● ABOUT THIS TASK: Give only the number of lines in the following entries where "Richtlinie" appears.

++++

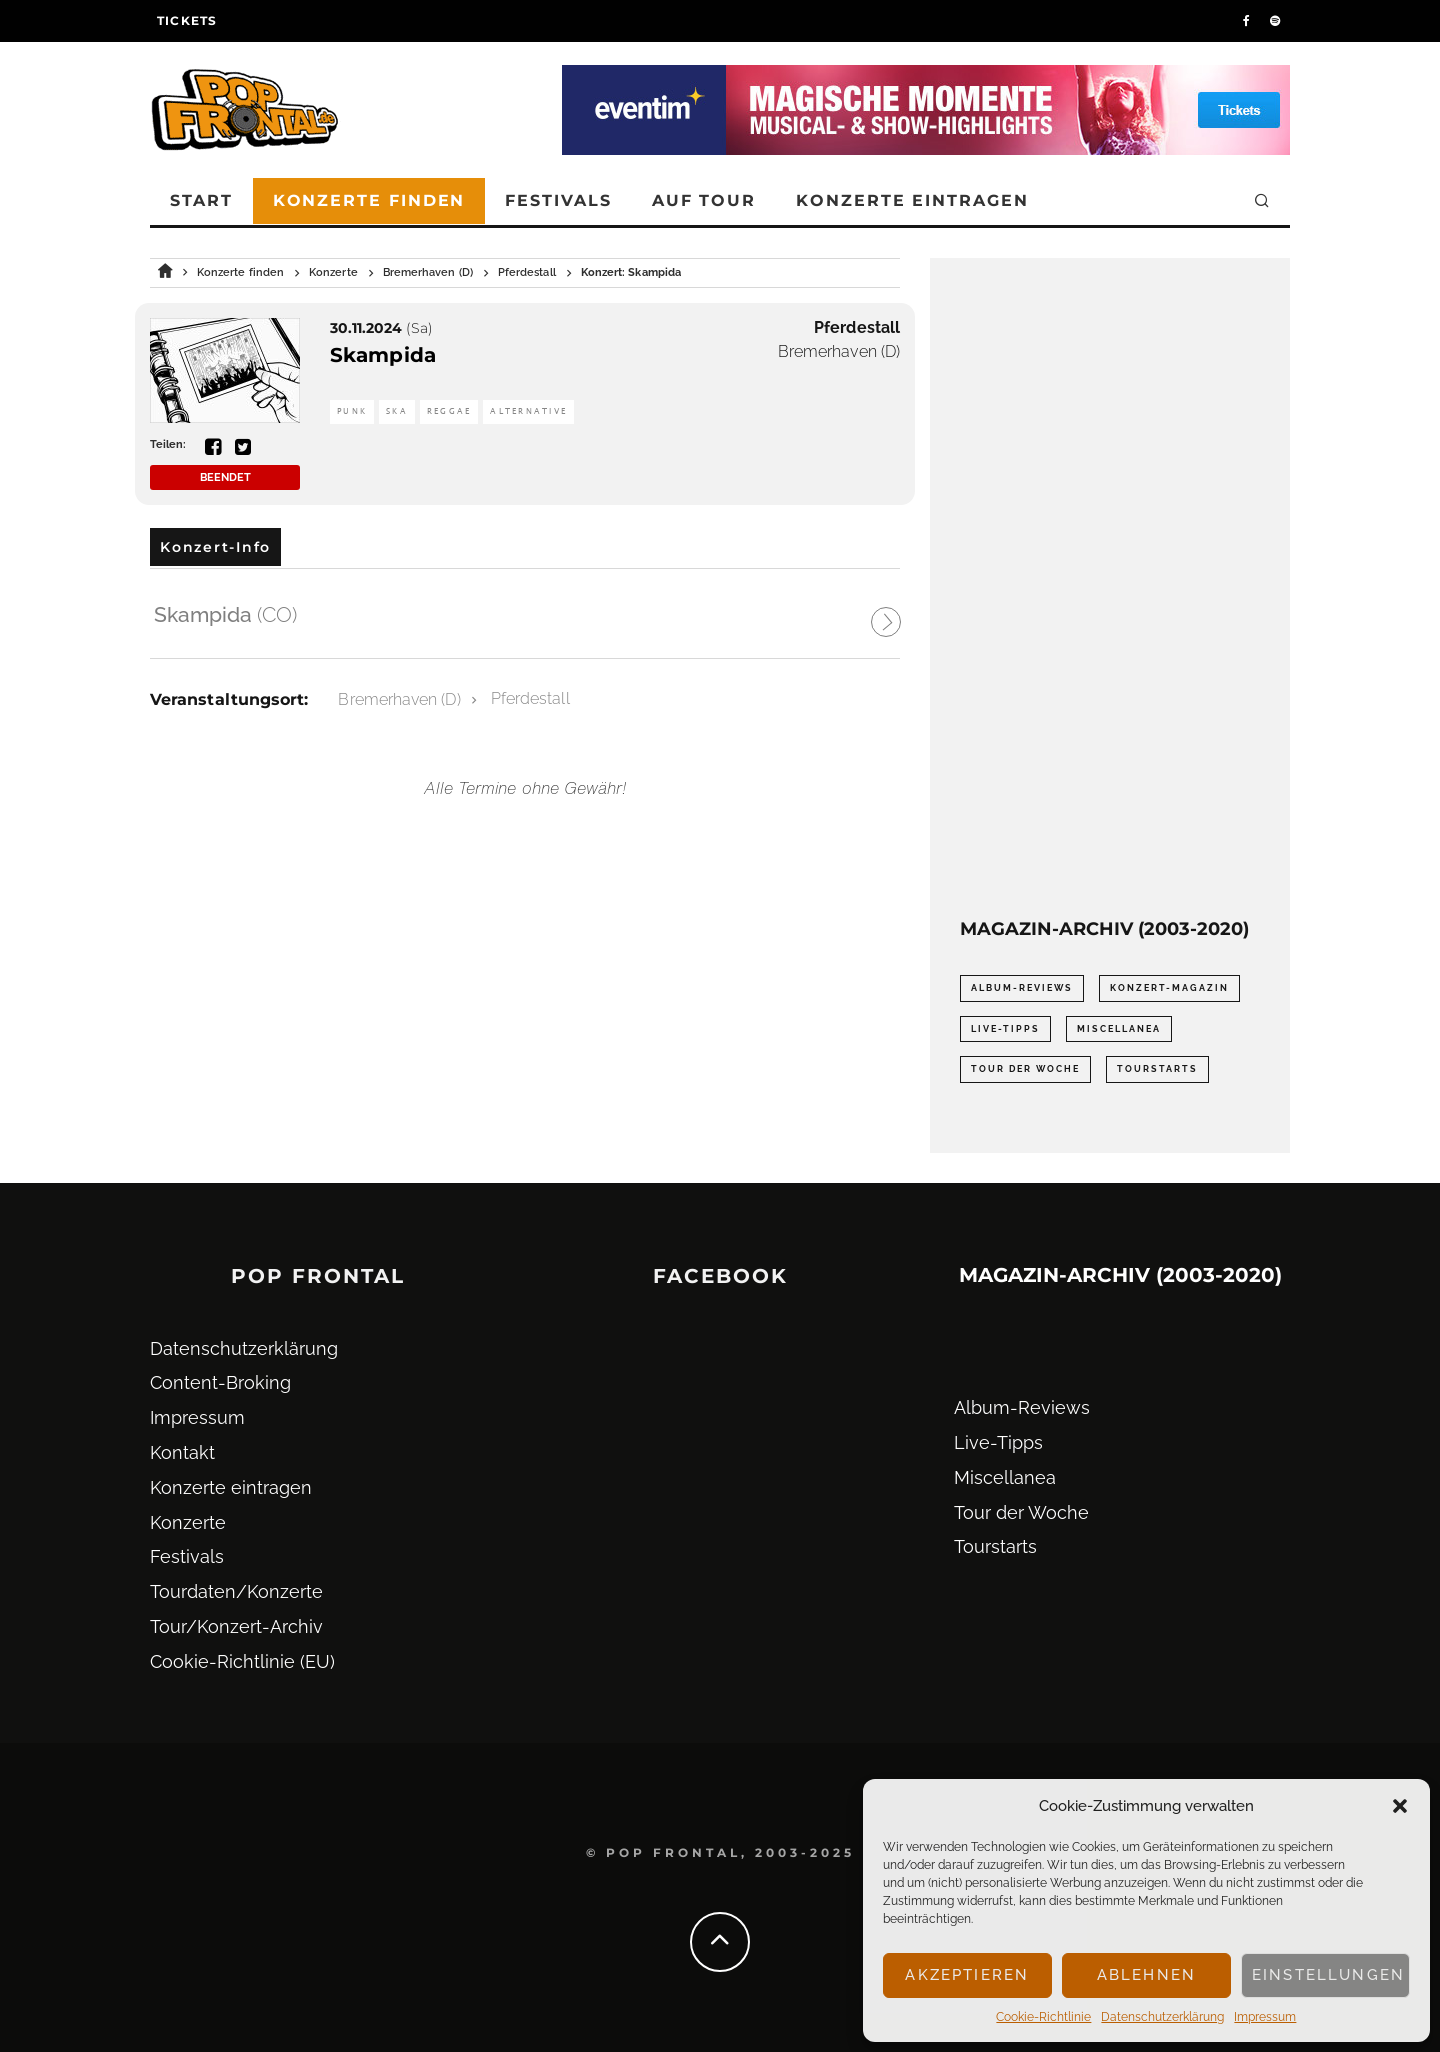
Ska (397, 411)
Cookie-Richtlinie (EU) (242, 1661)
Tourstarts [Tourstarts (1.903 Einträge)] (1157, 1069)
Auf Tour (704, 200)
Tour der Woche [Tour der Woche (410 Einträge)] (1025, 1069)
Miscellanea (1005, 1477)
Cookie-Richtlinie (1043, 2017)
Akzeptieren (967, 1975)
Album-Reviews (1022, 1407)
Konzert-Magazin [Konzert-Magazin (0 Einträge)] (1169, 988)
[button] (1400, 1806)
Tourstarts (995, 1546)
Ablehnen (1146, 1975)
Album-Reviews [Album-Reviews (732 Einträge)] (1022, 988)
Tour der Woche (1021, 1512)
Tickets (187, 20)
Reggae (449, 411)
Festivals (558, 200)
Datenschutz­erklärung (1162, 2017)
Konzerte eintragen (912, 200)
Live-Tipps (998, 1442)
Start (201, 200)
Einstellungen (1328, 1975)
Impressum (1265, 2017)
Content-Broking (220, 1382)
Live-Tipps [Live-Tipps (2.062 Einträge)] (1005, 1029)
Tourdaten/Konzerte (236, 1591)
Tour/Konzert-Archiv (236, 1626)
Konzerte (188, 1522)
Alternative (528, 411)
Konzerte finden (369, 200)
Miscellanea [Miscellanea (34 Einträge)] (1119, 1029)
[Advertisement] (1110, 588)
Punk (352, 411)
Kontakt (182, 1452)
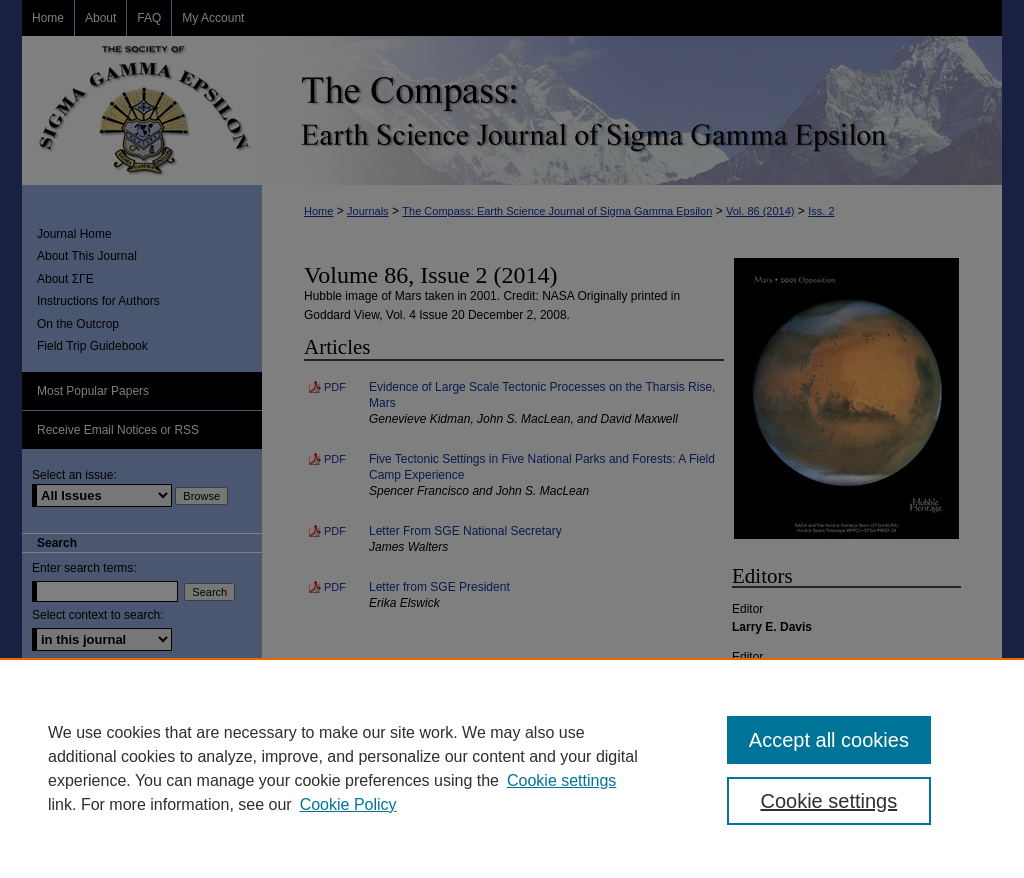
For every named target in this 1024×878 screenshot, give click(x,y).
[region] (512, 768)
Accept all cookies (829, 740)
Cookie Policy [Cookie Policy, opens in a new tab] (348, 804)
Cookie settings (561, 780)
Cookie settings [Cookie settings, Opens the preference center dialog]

++++

● ANSWER SECTION: 2